OTA 1997 Posters - Foot & Ankle Fractures
Effects of Binary Decision Making on the Classification of Fractures of the Ankle
William L. Craig, III, MD, Douglas R. Dirschl, MD
Chapel Hill, North Carolina, USA
Introduction: Multiple authors have studied the interobserver reliability of various fracture classification systems, but few have investigated the decision-making process itself. The AO/ASIF comprehensive classification of fractures (CCF) is a common system used by orthopaedic traumatologists. This system requires the observer to choose between three possible choices at each decision point. The CCF has recently been modified to incorporate binary decision making. This modification requires the observer to choose between two possible choices at each decision point. The stated goal of using binary decision making is to produce more consistent results between observers. To our knowledge, this modification was made without any prior validation of the effectiveness of binary decision making.
Purpose: The purpose of this study was to evaluate the effect of binary decision making on the interobserver reliability using the AO/ASIF classification of fractures of the malleoli (segment 44) as a model.
Methods: Radiographs of 50 fractures of the ankle were classified by 6 observers. Observers included two PGY-2 residents, two PGY-5 residents, and two orthopaedic attendings experienced in the treatment of fractures. Each observer first classified the radiographs in random order using the original AO/ASIF system. While classifying the fractures the observers were allowed to reference a copy of the classification system. However, observers were not allowed to ask questions concerning the classification system. During the same session each observer then classified the same 50 radiographs in random order using the binary form of the AO/ASIF system. While using binary decision making, each observer was required to answer each binary decision prior to proceeding to the next decision. Classification of radiographs was limited to type and group. Interobserver reliability was assessed using Kappa statistics.
Results: The mean Kappa value for interobserver reliability for type only and type and group classification using the initial AO/ASIF system was 0.77 and 0.61, respectively. When binary decision-making was enforced, the mean Kappa values for type only and type and group were 0.78 and 0.62, respectively. There was no statistically significant difference between nonbinary and binary decision-making when comparing either classification as to type alone (p > 0.5) or as to type & group (p > 0.5). Elimination of the most inexperienced observers (PGY-2 residents) had no significant effect on the results.

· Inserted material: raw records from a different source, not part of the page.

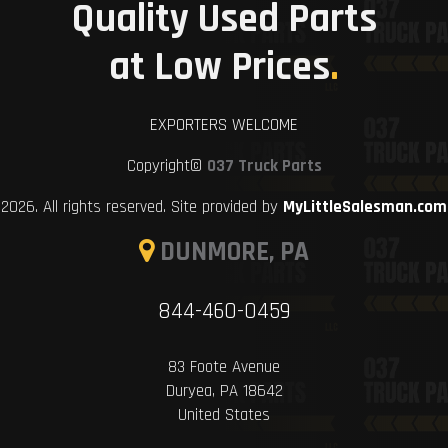
Quality Used Parts
at Low Prices
.
EXPORTERS WELCOME
Copyright©
037 Truck Parts
2026. All rights reserved. Site provided by
MyLittleSalesman.com
DUNMORE, PA
844-460-0459
83 Foote Avenue
Duryea, PA 18642
United States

Discussion: The interobserver reliability of the classification of fractures of the ankle has been previously reported. Neilson found the percentage agreement of the Lauge-Hansen classification of ankle fractures to be 61-65% and concluded this system was difficult to use in a reproducible manner. Thomsen compared the Lauge-Hansen and Weber systems reporting a mean Kappa value of 0.49 using the Lauge-Hansen system and 0.58 for the Weber system. The results of this investigation improve on those of Thomsen, finding a Kappa value of 0.77 for classification as type according to the original AO classification. In the current study, interobserver reliability for type and group classification of ankle fractures using either the original AO classification or its binary modification was substantial. However, although binary decision-making was strictly enforced in this investigation, its use did not improve interobserver reliability over that of the original AO system in the classification of ankle fractures.

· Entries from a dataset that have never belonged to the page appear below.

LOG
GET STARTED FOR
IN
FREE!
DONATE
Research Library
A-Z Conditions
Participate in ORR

Conclusion: The interobserver reliability of both the original AO/ASIF classification of fractures of the ankle and the new modification which employs binary decision-making is good. Although the interobserver reliability for type alone was better than type and group, both remained in the acceptable range. The results of this study cast doubt on the effectiveness of binary decision-making in improving the interobserver reliability in the classification of fractures. To our knowledge this is the first study comparing the initial AO/ASIF fracture classification system to the more recent AO/ASIF system utilizing binary decision-making. Further study of other fractures may help elucidate the effectiveness of binary decision- making on improving the interobserver reliability in the classification of fractures.